Note: When listing the variable names in the syntax, the assigned measurement level must be given in brackets after each variable name: [s] for scale, [n] for nominal, [o] for ordinal.

## Example: Simple codebook for sample data

To reproduce this example, download the sample SPSS dataset and SPSS syntax file. Run the syntax file on the sample data. This will add all of the appropriate variable labels and value labels for this dataset.

### Problem Statement

When sharing your data with others, it's important that your variables are properly documented. This includes having succinct but descriptive labels for your variables, and labels for any numeric codes used for categories.

If you receive a dataset from a collaborator, you can get an overview of its contents by running the Display Dictionary procedure.

### Running the Procedure

To generate a simple codebook for the sample data, click File > Display Data File Information > Working File.

### Output

#### Syntax

DISPLAY DICTIONARY.

#### Tables

The first table is the Variable Information table.

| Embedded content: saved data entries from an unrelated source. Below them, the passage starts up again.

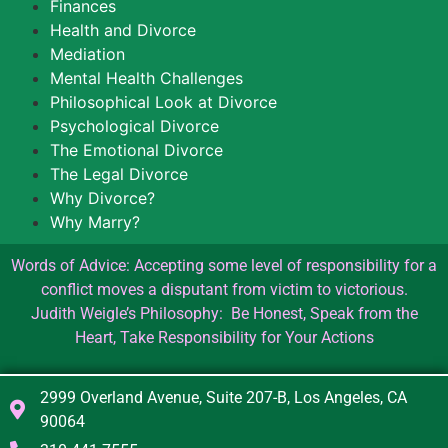
Finances
Health and Divorce
Mediation
Mental Health Challenges
Philosophical Look at Divorce
Psychological Divorce
The Emotional Divorce
The Legal Divorce
Why Divorce?
Why Marry?
Words of Advice: Accepting some level of responsibility for a
conflict moves a disputant from victim to victorious.
Judith Weigle’s Philosophy: Be Honest, Speak from the
Heart, Take Responsibility for Your Actions
2999 Overland Avenue, Suite 207-B, Los Angeles, CA
90064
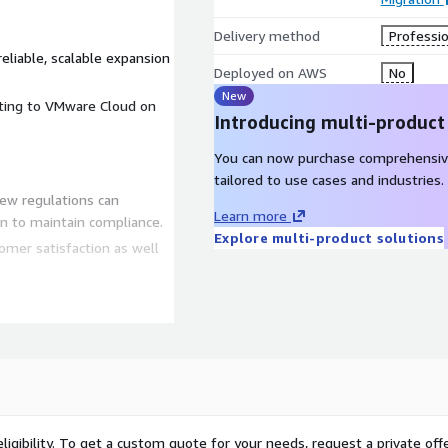
Delivery method
Professio
liable, scalable expansion
Deployed on AWS
No
New
rating to VMware Cloud on
Introducing multi-product
You can now purchase comprehensiv
tailored to use cases and industries.
ew regulations can
Learn more
n to maintain compliance.
Explore multi-product solutions
omer satisfaction as well
quacies
ed to facilitate
siness, seasonal or
ging cost effective,
ligibility. To get a custom quote for your needs, request a private offe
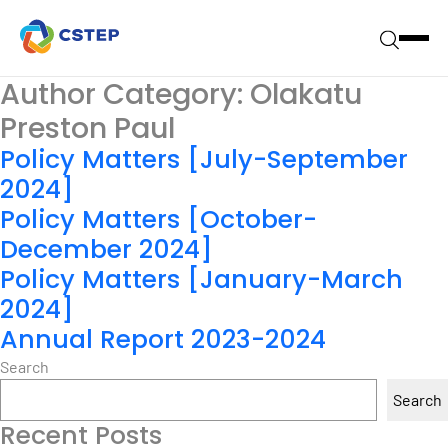
Author Category:
Olakatu
Preston Paul
Policy Matters [July-September
2024]
Policy Matters [October-
December 2024]
Policy Matters [January-March
2024]
Annual Report 2023-2024
Search
Search
Recent Posts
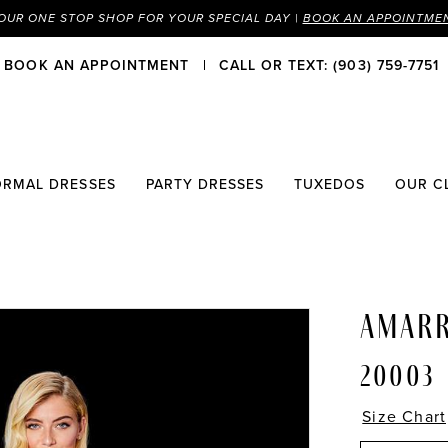
OUR ONE STOP SHOP FOR YOUR SPECIAL DAY |
BOOK AN APPOINTME
BOOK AN APPOINTMENT
CALL OR TEXT: (903) 759-7751
ORMAL DRESSES
PARTY DRESSES
TUXEDOS
OUR C
AMAR
20003
Size Chart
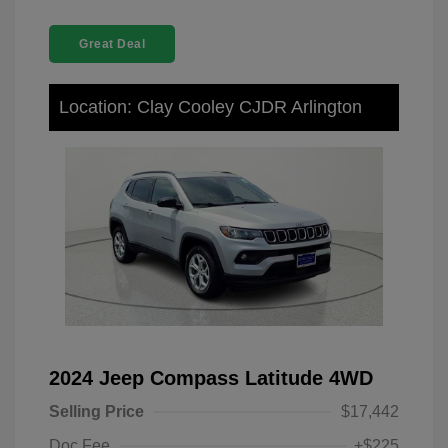
Great Deal
Location: Clay Cooley CJDR Arlington
2024 Jeep Compass Latitude 4WD
Selling Price
$17,442
Doc Fee
+$225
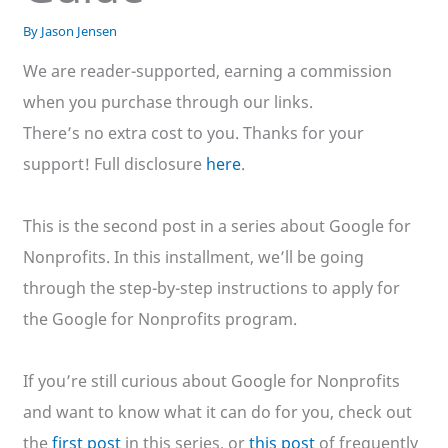
By
Jason Jensen
We are reader-supported, earning a commission
when you purchase through our links.
There’s no extra cost to you. Thanks for your
support! Full disclosure
here
.
This is the second post in a series about Google for
Nonprofits. In this installment, we’ll be going
through the step-by-step instructions to apply for
the Google for Nonprofits program.
If you’re still curious about Google for Nonprofits
and want to know what it can do for you, check out
the
first post
in this series, or
this post
of frequently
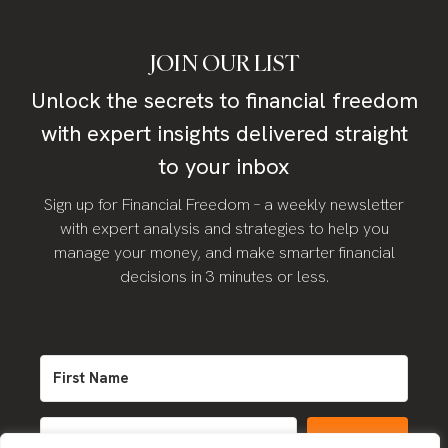
JOIN OUR LIST
Unlock the secrets to financial freedom
with expert insights delivered straight
to your inbox
Sign up for Financial Freedom – a weekly newsletter
with expert analysis and strategies to help you
manage your money, and make smarter financial
decisions in 3 minutes or less.
SIGN UP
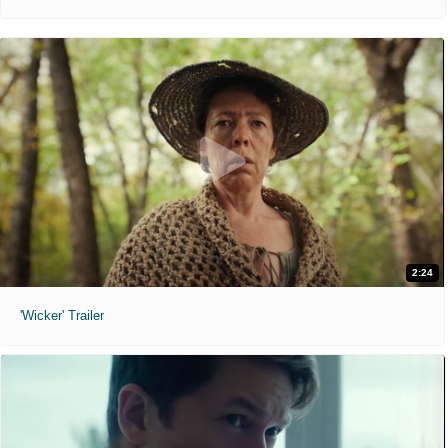
2:24
'Wicker' Trailer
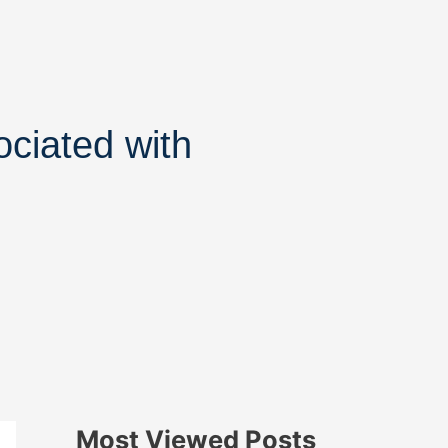
ociated with
Most Viewed Posts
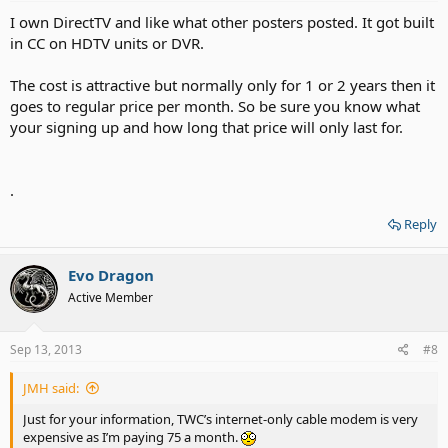
I own DirectTV and like what other posters posted. It got built
in CC on HDTV units or DVR.
The cost is attractive but normally only for 1 or 2 years then it
goes to regular price per month. So be sure you know what
your signing up and how long that price will only last for.
.
Reply
Evo Dragon
Active Member
Sep 13, 2013
#8
JMH said:
Just for your information, TWC’s internet-only cable modem is very
expensive as I’m paying 75 a month.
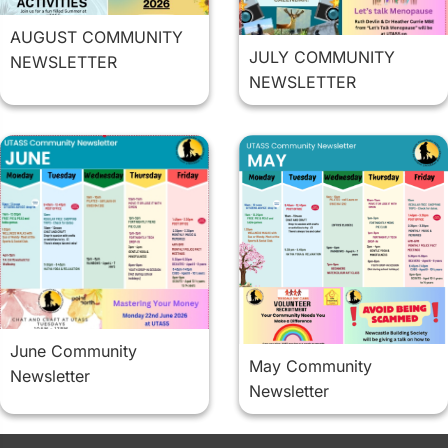
AUGUST COMMUNITY
JULY COMMUNITY
NEWSLETTER
NEWSLETTER
June Community
May Community
Newsletter
Newsletter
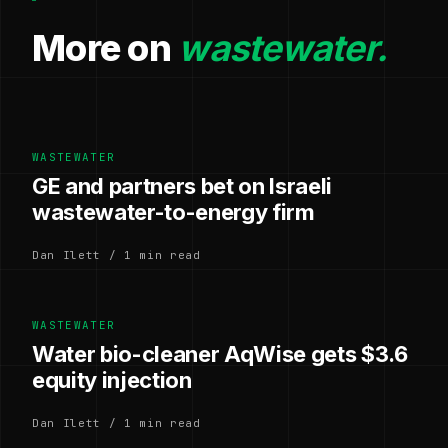
More on
wastewater.
WASTEWATER
GE and partners bet on Israeli
wastewater-to-energy firm
Dan Ilett / 1 min read
WASTEWATER
Water bio-cleaner AqWise gets $3.6
equity injection
Dan Ilett / 1 min read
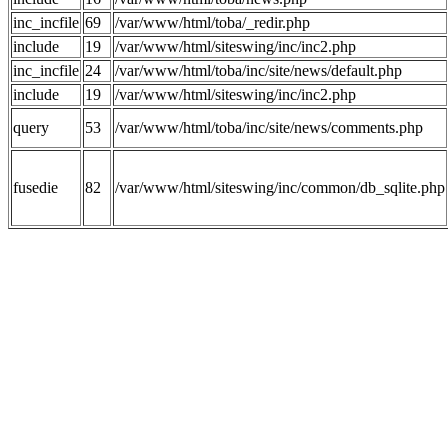
inc_incfile
69
/var/www/html/toba/_redir.php
include
19
/var/www/html/siteswing/inc/inc2.php
inc_incfile
24
/var/www/html/toba/inc/site/news/default.php
include
19
/var/www/html/siteswing/inc/inc2.php
query
53
/var/www/html/toba/inc/site/news/comments.php
fusedie
82
/var/www/html/siteswing/inc/common/db_sqlite.php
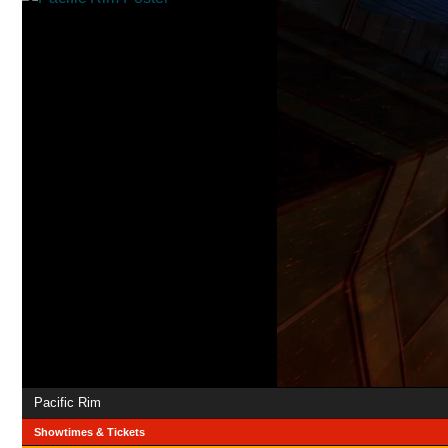
Pacific Rim
Showtimes & Tickets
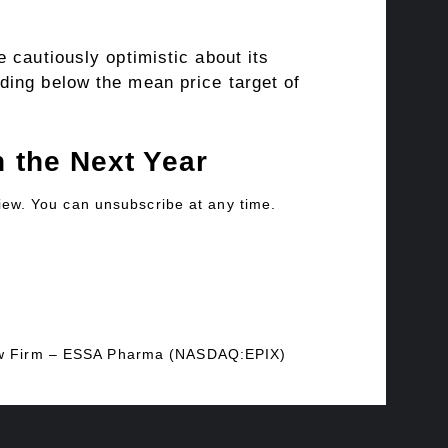
 cautiously optimistic about its
ding below the mean price target of
 the Next Year
view. You can unsubscribe at any time.
 Law Firm – ESSA Pharma (NASDAQ:EPIX)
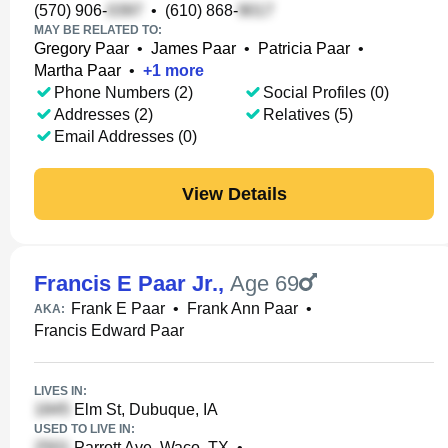
(570) 906-
•
(610) 868-
MAY BE RELATED TO:
Gregory Paar
•
James Paar
•
Patricia Paar
•
Martha Paar
•
+
1
more
Phone Numbers (2)
Social Profiles (0)
Addresses (2)
Relatives (5)
Email Addresses (0)
View Details
Francis E Paar Jr.
,
Age 69
Frank E Paar
•
Frank Ann Paar
•
AKA:
Francis Edward Paar
LIVES IN:
Elm St, Dubuque, IA
USED TO LIVE IN:
Parrott Ave, Waco, TX
•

Variable Position Label Measurement Level Role Column Width Alignment Print Format Write Format
ids 1 ID Number Nominal Input 8 Right F5 F5
bday 2 Date of birth Scale Input 12 Right DATE20 DATE20
Rank 3 Class rank Ordinal Input 8 Right F1 F1
Gender 4 Gender Nominal Input 8 Right F1 F1
Athlete 5 Are you an athlete? Nominal Input 8 Right F1 F1
Height 6 Height (inches) Scale Input 8 Right F5.2 F5.2
Weight 7 Weight (pounds) Scale Input 8 Right F6.2 F6.2
Smoking 8 Do you smoke cigarettes? Nominal Input 8 Right F1 F1
Sprint 9 <none> Scale Input 8 Right F5.3 F5.3
MileMinDur 10 Mile run time Scale Input 11 Right TIME11 TIME11
English 11 Score on English placement test Scale Input 8 Right F6.2 F6.2
Reading 12 Score on Reading placement test Scale Input 8 Right F6.2 F6.2
Math 13 Score on Math placement test Scale Input 8 Right F5.2 F5.2
Writing 14 Score on Writing placement test Scale Input 8 Right F5.2 F5.2
State 15 Are you an in-state or out-of-state student? Nominal Input 12 Left A12 A12
LiveOnCampus 16 Do you live on campus? Nominal Input 8 Right F1 F1
HowCommute 17 How do you commute to campus? Nominal Input 8 Right F1 F1
CommuteTime 18 How long does it take you to commute to campus? Scale Input 8 Right F2 F2
SleepTime 19 Hours of sleep per night Scale Input 8 Right F2 F2
StudyTime 20 Hours of study time per week Scale Input 8 Right F2 F2
enrolldate 21 Date of college enrollment Nominal Input 22 Left A20 A20
expgradate 22 Expected date of college graduation Nominal Input 22 Left A20 A20
Major 23 Major Nominal Input 50 Left A58 A58
RankUpperUnder 24 Class Rank (binary) Nominal Input 16 Right F8.2 F8.2

The second table is the Variable Values table. If you have value labels defined for at least one variable in your dataset, this table will appear (otherwise, it will be omitted). This table prints the name of each variable with defined value labels, and lists each code and associated label for that variable.

Qualtrics users: This procedure works well with survey data that you've downloaded from Qualtrics in SPSS format. Use it to check the coding of your multiple choice items!